Posted September 8, 2012 link

This is not a matter of light being better than or worse than medium roasts.  It is a different experience.  If you are doing a blind tasting and expecting a "coffee" flavor, you will be, at a minimum, surprised when a fresh, light roast hits your tongue.  In most situations that surprise will not be a positive one, but that depends on the taster and the context.  However, if I told you to expect to be tasting tea and instead I give you medium-roast coffee or hot chocolate or just hot water, you would also probably not rate it very highly.  If you give a cider to a beer taster for blind tasting in a lineup with beer, he'll rank it dead bottom, even if it's a fantastic cider.

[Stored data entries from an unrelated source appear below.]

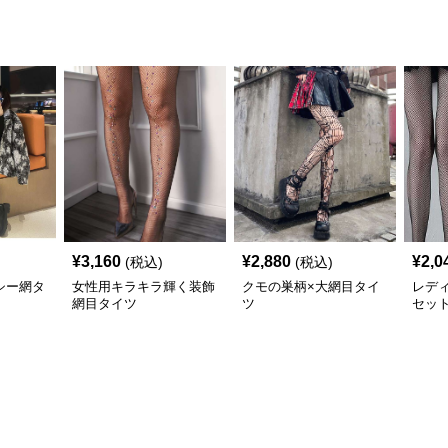
¥
3,160
¥
2,880
¥
2,0
(税込)
(税込)
シー網タ
女性用キラキラ輝く装飾
クモの巣柄×大網目タイ
レディ
網目タイツ
ツ
セッ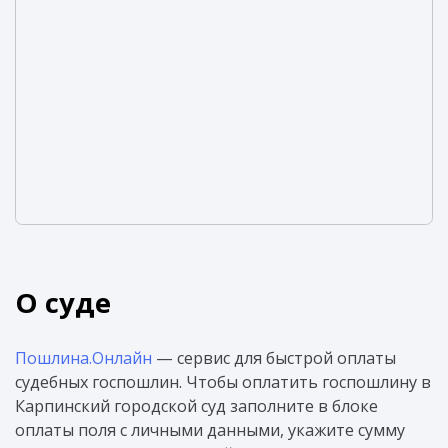
О суде
Пошлина.Онлайн
— сервис для быстрой оплаты
судебных госпошлин. Чтобы оплатить госпошлину в
Карпинский городской суд заполните в блоке
оплаты поля с личными данными, укажите сумму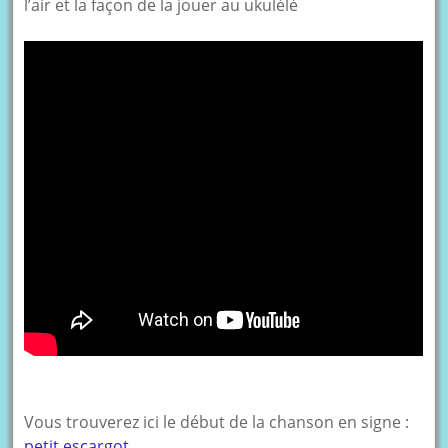
l’air et la façon de la jouer au ukulélé
Vous trouverez ici le début de la chanson en signe :
petit escargot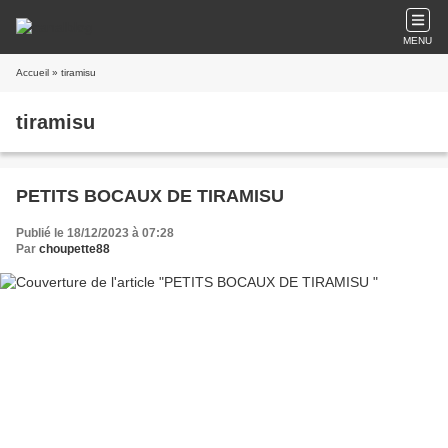
MENU
Accueil
» tiramisu
tiramisu
PETITS BOCAUX DE TIRAMISU
Publié le 18/12/2023 à 07:28
Par
choupette88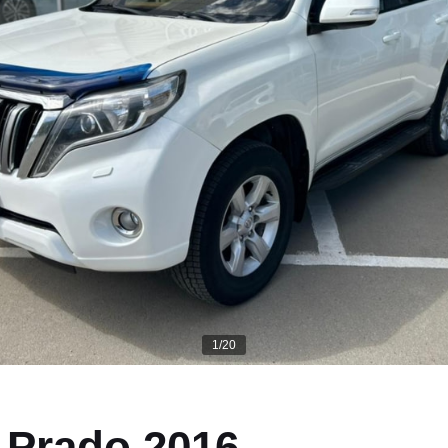
1/20
 Prado 2016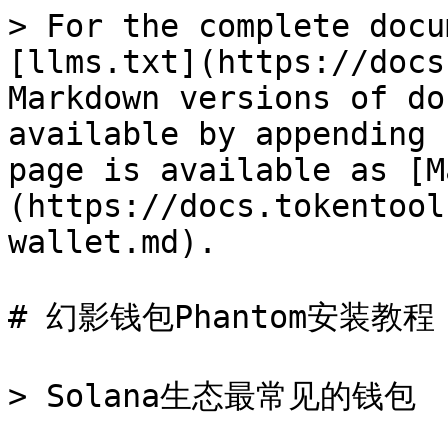
> For the complete docu
[llms.txt](https://docs
Markdown versions of do
available by appending 
page is available as [M
(https://docs.tokentool
wallet.md).

# 幻影钱包Phantom安装教程

> Solana生态最常见的钱包
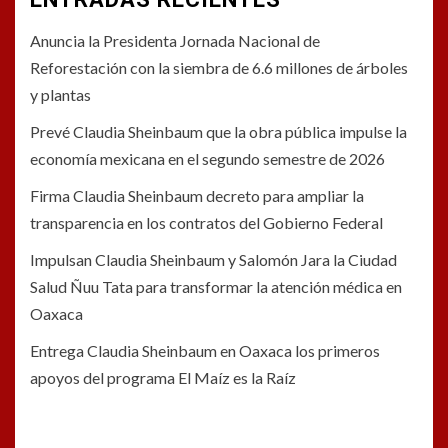
Anuncia la Presidenta Jornada Nacional de
Reforestación con la siembra de 6.6 millones de árboles
y plantas
Prevé Claudia Sheinbaum que la obra pública impulse la
economía mexicana en el segundo semestre de 2026
Firma Claudia Sheinbaum decreto para ampliar la
transparencia en los contratos del Gobierno Federal
Impulsan Claudia Sheinbaum y Salomón Jara la Ciudad
Salud Ñuu Tata para transformar la atención médica en
Oaxaca
Entrega Claudia Sheinbaum en Oaxaca los primeros
apoyos del programa El Maíz es la Raíz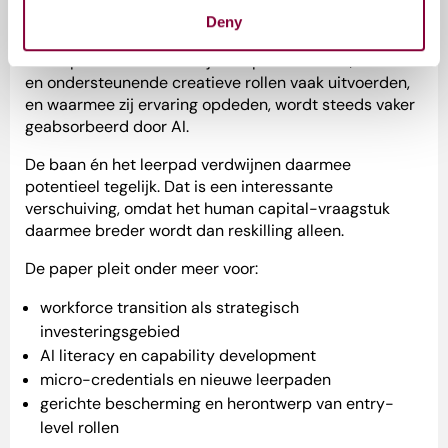
gevallen juist het werk waarin mensen traditioneel het
vak leerden.
Deny
Het repetitieve werk dat junior professionals, starters
en ondersteunende creatieve rollen vaak uitvoerden,
en waarmee zij ervaring opdeden, wordt steeds vaker
geabsorbeerd door AI.
De baan én het leerpad verdwijnen daarmee
potentieel tegelijk. Dat is een interessante
verschuiving, omdat het human capital-vraagstuk
daarmee breder wordt dan reskilling alleen.
De paper pleit onder meer voor:
workforce transition als strategisch
investeringsgebied
AI literacy en capability development
micro-credentials en nieuwe leerpaden
gerichte bescherming en herontwerp van entry-
level rollen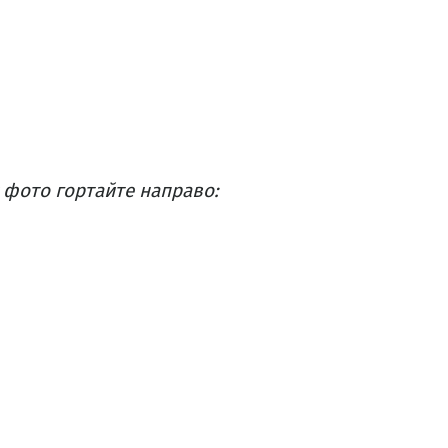
х фото гортайте направо: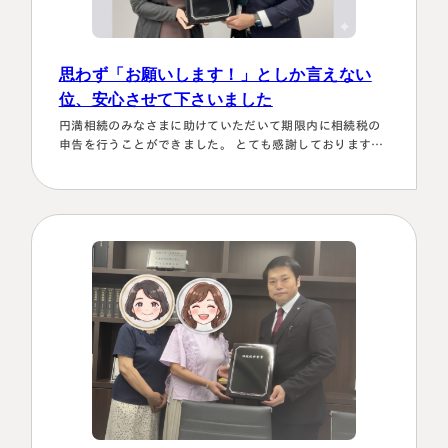
思わず「お願いします！」としか言えない
位、安心させて下さいました
円満相続のみなさまに助けていただいて期限内に相続税の
申告を行うことができました。 とても感謝しております。
～具体的理由～👌「税務調査が万が一生じた場合にはしっ
かり対応します！！」と、少しの躊躇もなく、一切のガー
ド文言も言わすに、まっすぐこちらの目をしっかり見て言
ってくださり、 税金はこの方にすべておまかせするしかな
い！！と、私も思わず「お願いします！」としか言えない
位、安心…
名古屋事務所
大宮事務所
〒450-0002
〒330-0854
愛知県名古屋市中村区名駅三丁目28
埼玉県さいたま市大宮区桜木町一丁目
番12号
195番地1
大名古屋ビルヂング25階
大宮ソラミチKOZ4階
Access
Access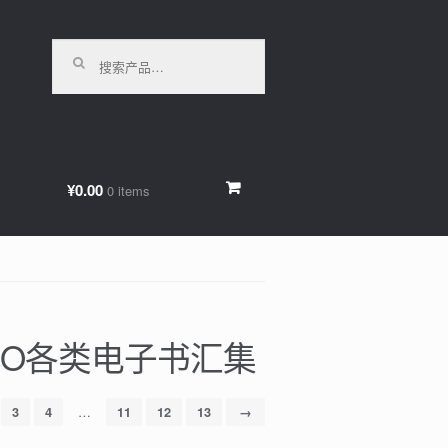
搜索：
¥0.00
0 items
 FICO各类电子书汇集
…
3
4
11
12
13
→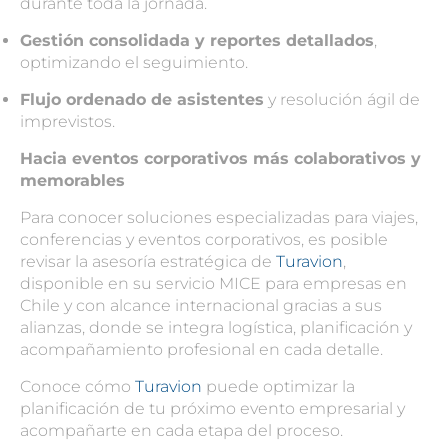
durante toda la jornada.
Gestión consolidada y reportes detallados
,
optimizando el seguimiento.
Flujo ordenado de asistentes
y resolución ágil de
imprevistos.
Hacia
eventos corporativos
más colaborativos y
memorables
Para conocer soluciones especializadas para viajes,
conferencias y
eventos corporativos
, es posible
revisar la asesoría estratégica de
Turavion
,
disponible en su servicio MICE para empresas en
Chile y con alcance internacional gracias a sus
alianzas, donde se integra logística, planificación y
acompañamiento profesional en cada detalle.
Conoce cómo
Turavion
puede optimizar la
planificación de tu próximo evento empresarial y
acompañarte en cada etapa del proceso.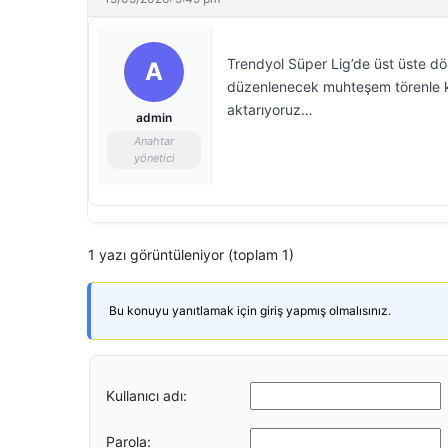
Trendyol Süper Lig’de üst üste 
A
düzenlenecek muhteşem törenle ku
aktarıyoruz…
admin
Anahtar
yönetici
1 yazı görüntüleniyor (toplam 1)
Bu konuyu yanıtlamak için giriş yapmış olmalısınız.
Kullanıcı adı:
Parola: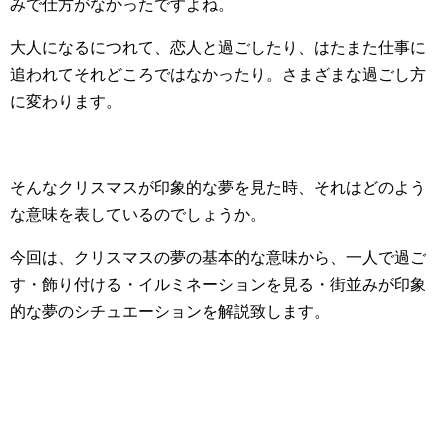
みで仕方がなかったですよね。
大人になるにつれて、恋人と過ごしたり、はたまた仕事に
追われてそれどころではなかったり。さまざまな過ごし方
に変わります。
そんなクリスマスが印象的な夢を見た時、それはどのよう
な意味を表しているのでしょうか。
今回は、クリスマスの夢の基本的な意味から、一人で過ご
す・飾り付ける・イルミネーションを見る・街並みが印象
的な夢のシチュエーションを解説致します。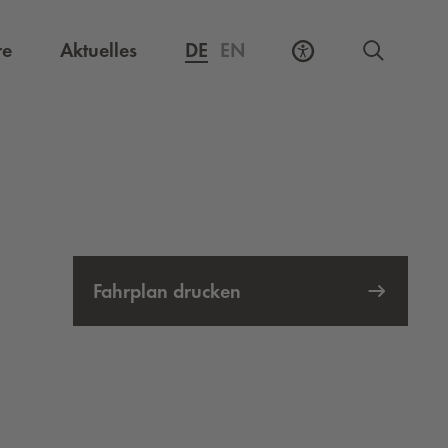
Externer Link, öffnet eine neue Registerkarte
re
Aktuelles
DE
EN
Fahrplan drucken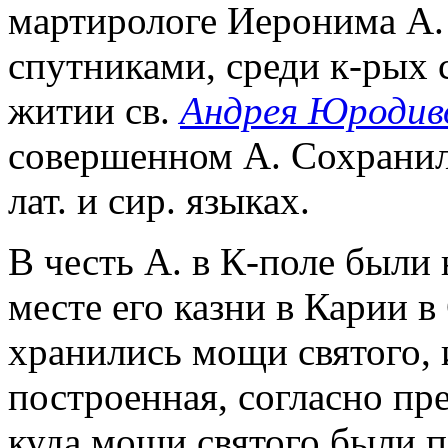
мартирологе Иеронима А. 
спутниками, среди к-рых 
житии св.
Андрея Юродив
совершенном А. Сохранили
лат. и сир. языках.
В честь А. в К-поле были
месте его казни в Карии в
хранились мощи святого, 
построенная, согласно пр
куда мощи святого были п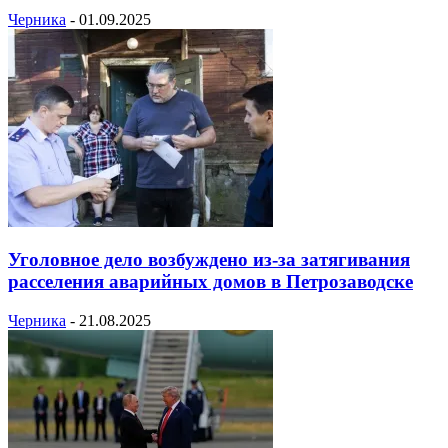
Черника
-
01.09.2025
Уголовное дело возбуждено из-за затягивания
расселения аварийных домов в Петрозаводске
Черника
-
21.08.2025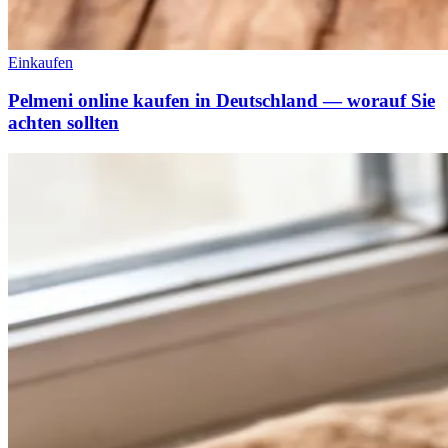
Einkaufen
Pelmeni online kaufen in Deutschland — worauf Sie
achten sollten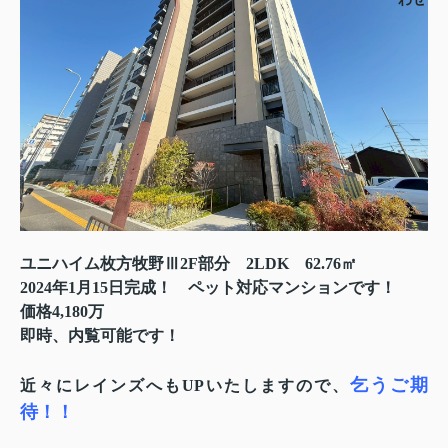
ユニハイム枚方牧野Ⅲ2F部分 2LDK 62.76㎡
2024年1月15日完成！ ペット対応マンションです！
価格4,180万
即時、内覧可能です！
乞うご期
近々にレインズへもUPいたしますので、
待！！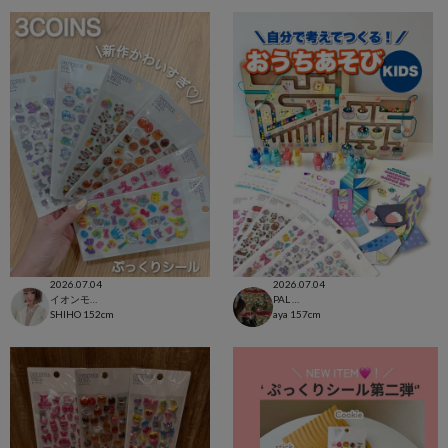
2026.07.04
2026.07.04
イオンモール太田店
PAL CLOSET店
SHIHO
152cm
aya
157cm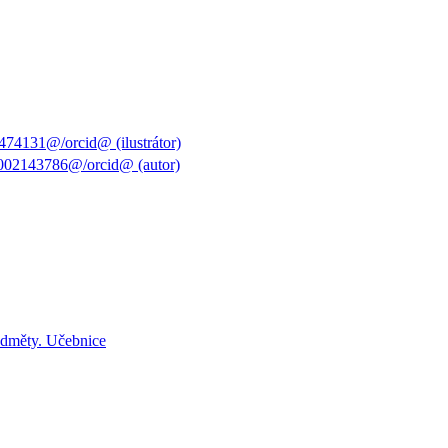
74131@/orcid@ (ilustrátor)
2002143786@/orcid@ (autor)
edměty. Učebnice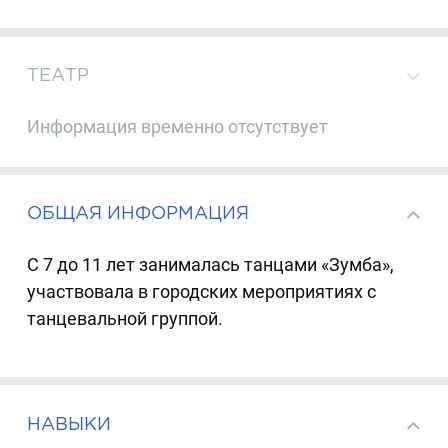
ТЕАТР
Информация временно отсутствует
ОБЩАЯ ИНФОРМАЦИЯ
С 7 до 11 лет занималась танцами «Зумба»,
участвовала в городских мероприятиях с
танцевальной группой.
НАВЫКИ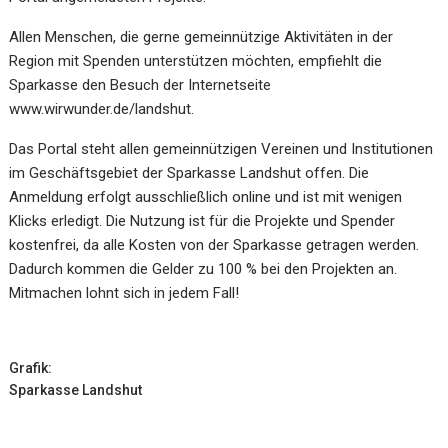
Allen Menschen, die gerne gemeinnützige Aktivitäten in der
Region mit Spenden unterstützen möchten, empfiehlt die
Sparkasse den Besuch der Internetseite
www.wirwunder.de/landshut.
Das Portal steht allen gemeinnützigen Vereinen und Institutionen
im Geschäftsgebiet der Sparkasse Landshut offen. Die
Anmeldung erfolgt ausschließlich online und ist mit wenigen
Klicks erledigt. Die Nutzung ist für die Projekte und Spender
kostenfrei, da alle Kosten von der Sparkasse getragen werden.
Dadurch kommen die Gelder zu 100 % bei den Projekten an.
Mitmachen lohnt sich in jedem Fall!
Grafik:
Sparkasse Landshut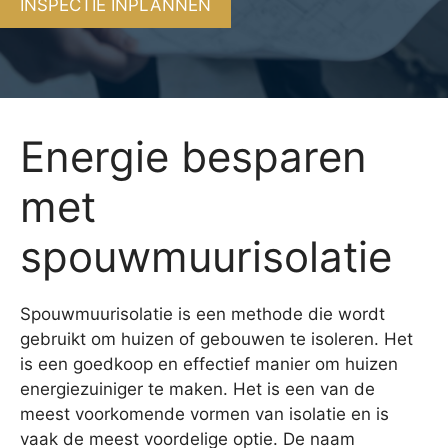
INSPECTIE INPLANNEN
Energie besparen
met
spouwmuurisolatie
Spouwmuurisolatie is een methode die wordt
gebruikt om huizen of gebouwen te isoleren. Het
is een goedkoop en effectief manier om huizen
energiezuiniger te maken. Het is een van de
meest voorkomende vormen van isolatie en is
vaak de meest voordelige optie. De naam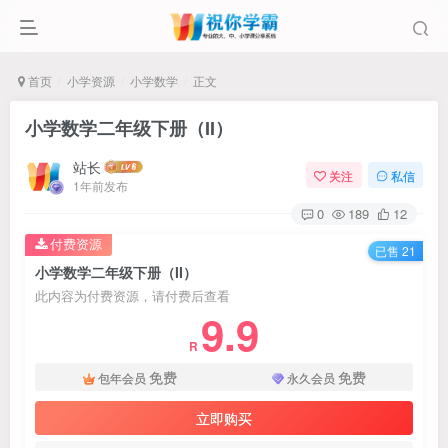
首页
小学资源
小学数学
正文
小学数学二年级下册（II）
站长
关注
私信
1年前发布
0
189
12
付费资源
已售 21
小学数学二年级下册（II）
此内容为付费资源，请付费后查看
9.9
R
免费
免费
包年会员
永久会员
立即购买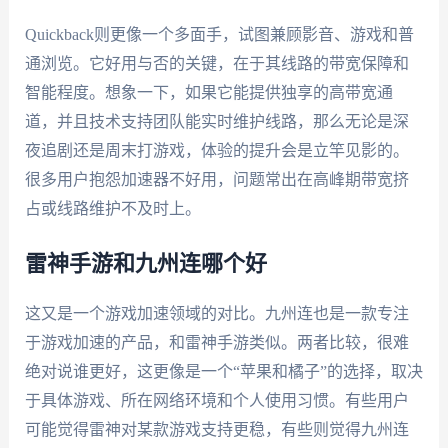
Quickback则更像一个多面手，试图兼顾影音、游戏和普
通浏览。它好用与否的关键，在于其线路的带宽保障和
智能程度。想象一下，如果它能提供独享的高带宽通
道，并且技术支持团队能实时维护线路，那么无论是深
夜追剧还是周末打游戏，体验的提升会是立竿见影的。
很多用户抱怨加速器不好用，问题常出在高峰期带宽挤
占或线路维护不及时上。
雷神手游和九州连哪个好
这又是一个游戏加速领域的对比。九州连也是一款专注
于游戏加速的产品，和雷神手游类似。两者比较，很难
绝对说谁更好，这更像是一个“苹果和橘子”的选择，取决
于具体游戏、所在网络环境和个人使用习惯。有些用户
可能觉得雷神对某款游戏支持更稳，有些则觉得九州连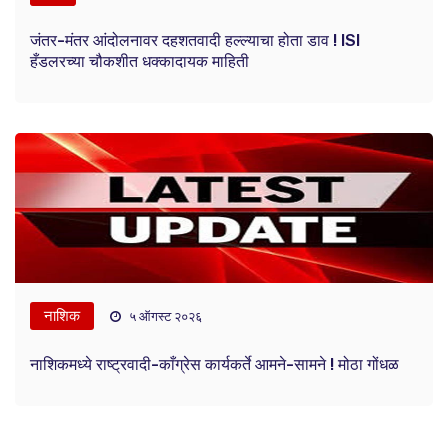
जंतर-मंतर आंदोलनावर दहशतवादी हल्ल्याचा होता डाव ! ISI
हँडलरच्या चौकशीत धक्कादायक माहिती
नाशिक
५ ऑगस्ट २०२६
नाशिकमध्ये राष्ट्रवादी-काँग्रेस कार्यकर्ते आमने-सामने ! मोठा गोंधळ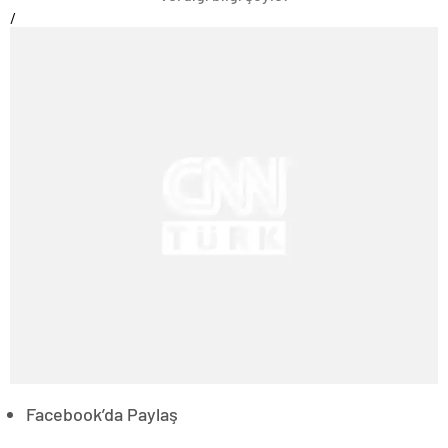
/
Facebook’da Paylaş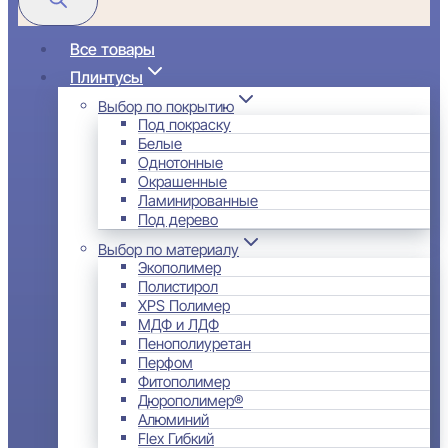
Все товары
Плинтусы
Выбор по покрытию
Под покраску
Белые
Однотонные
Окрашенные
Ламинированные
Под дерево
Выбор по материалу
Экополимер
Полистирол
XPS Полимер
МДФ и ЛДФ
Пенополиуретан
Перфом
Фитополимер
Дюрополимер®
Алюминий
Flex Гибкий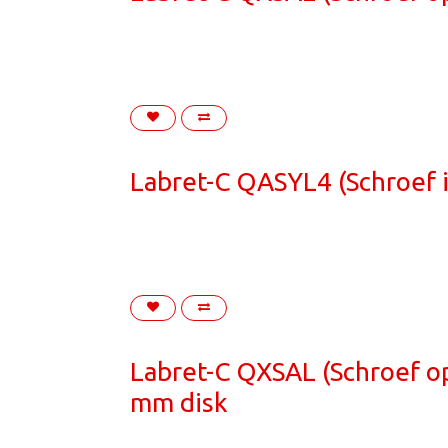
Labret-C QASYL4 (Schroef i
Labret-C QXSAL (Schroef op
mm disk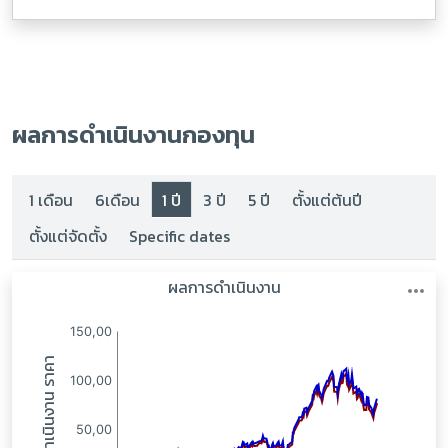
ผลการดำเนินงานกองทุน
1 เดือน
6เดือน
1 ปี
3 ปี
5 ปี
ตั้งแต่ต้นปี
ตั้งแต่จัดตั้ง
Specific dates
:
: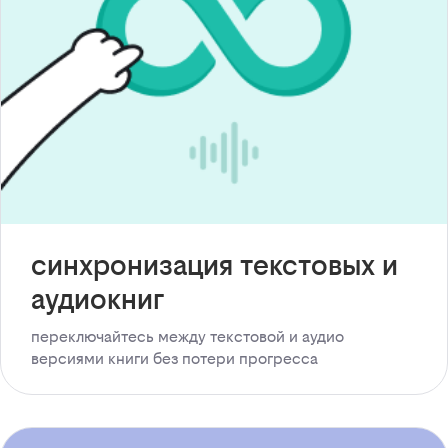
синхронизация текстовых и
аудиокниг
переключайтесь между текстовой и аудио
версиями книги без потери прогресса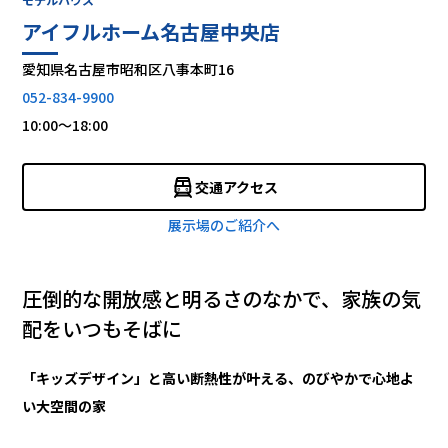
アイフルホーム名古屋中央店
愛知県名古屋市昭和区八事本町16
052-834-9900
10:00～18:00
交通アクセス
展示場のご紹介へ
圧倒的な開放感と明るさのなかで、家族の気
配をいつもそばに
「キッズデザイン」と高い断熱性が叶える、のびやかで心地よ
い大空間の家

What I'm saying is that light roasted coffee is a different beverage, with more tea-like characteristics, and a different experience.  I like that experience; not everybody does.  I also like the more "coffee-flavored" experience of a medium roast.  If a guest asks me for coffee, they get medium roast.  If a guest asks me "why do you roast your own beans and brew with that unwieldy contraption", I might consider having them sample a light roast, after preparing them for what it's going to taste like.  When brewing for myself, I can go either way depending on my mood (I tend to prefer light roast for my morning coffee and medium for my noon coffee), and occasionally blend both together (a "melange" blend), which often comes out superior to either on its own.